If you are intrigued by the 7-Minute Workout and want to learn more about the individual exercises included in this routine, read along and find out for yourself.
Jumping jacks
Yes, the first exercise is the easy-breezy jumping jacks. Jumping jacks is a warm-up exercise that is said to be great for your heart’s health. Additionally, it helps you lose some extra pounds too.
Wall sits
In this exercise, you are supposed to stand with your feet shoulder-width apart. Lean your back against the wall and move your feet forward, till your body forms two right angles, one at the hip and the other at the knee. Try holding this position for 30 seconds.
Push-ups
Face the ground, keep your feet together, and keep your palms flat on the ground shoulder-width apart. Now, using your arms raise yourself up and then slowly go back down. Repeat this for 30 seconds.
Abdominal crunches
Abdominal crunches are great for people who want abs. In this exercise, you have to lie down on your back with your knees bent. Keep your core tight and reach for your knees, and then go back. Repeat this for 30 seconds.
Step-up onto chair
You will need a sturdy chair for this exercise. Put your left leg on the chair and then stand or climb on it with both your feet. Repeat the same routine, but the next time, start with your right leg.
Squats
The next 30 seconds are all about squats. Squats benefit you in multiple ways as they help to tone your leg, strengthen your glutes, calves, and help to reduce belly fat.
Triceps dips on a chair
Sit by the edge of a sturdy chair, with your hands placed shoulder-width apart behind your hips. Now slowly lift yourself from the chair, extend your legs, while keeping your chest elevated and your head facing upwards. Make sure that your elbow doesn’t bend at an angle lesser than 90 degrees. Return to the starting position and continue doing this for 30 seconds
Planks
Planks again is a great core conditioning exercise. Just make sure that you have the right alignment, as a great posture will take you a long way.
High knees
This exercise is also called running in place. You only have to run in the same spot for 30 seconds. So, pump up and lift your knees as high as you can.
Lunges
Lunges are an easy yet functional exercise in which you are supposed to move a foot forward while keeping your knee bent, while the other foot is behind you. You need to repeat this for 30 seconds while alternating your feet each time.
Push-up and rotation
For this exercise, begin with a traditional push-up but as you come back up, balance your body weight using just your left side. Now, put your right arm straight up towards the ceiling and rotate your upper body. After your return to your starting position, repeat with the right side.
Side plank
For side planks, lie on your right side, with both your feet together and one forearm directly below your shoulder. Now, all you need to do is raise your hip, until you bring your whole body in a straight line. Hold the position for few seconds and then repeat on your left side.

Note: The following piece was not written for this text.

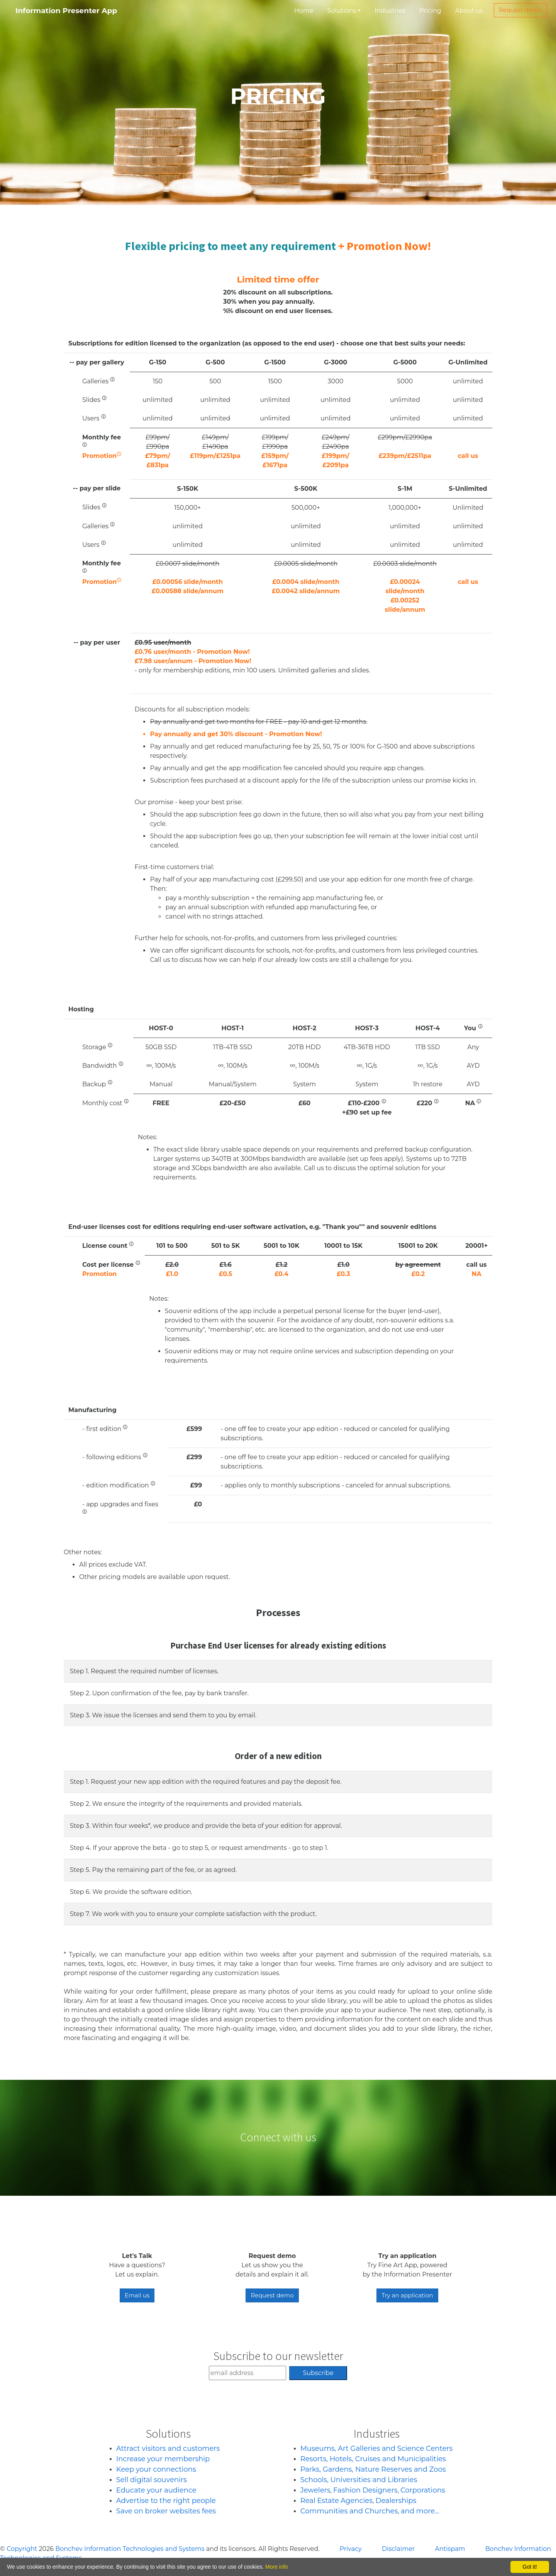 This screenshot has width=556, height=2576. What do you see at coordinates (422, 2490) in the screenshot?
I see `Corporations` at bounding box center [422, 2490].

Keep in mind that the order of the exercises in the 7-Minute Workout matters as the aim of this routine is to make sure that you don’t work on the same muscle group twice. For best results, don’t stop at just one circuit of this workout and try to complete at least two to three circuits. The 7-Minute Workout is all about setting a new benchmark for yourself. So, don’t hesitate before starting this short and intense workout routine!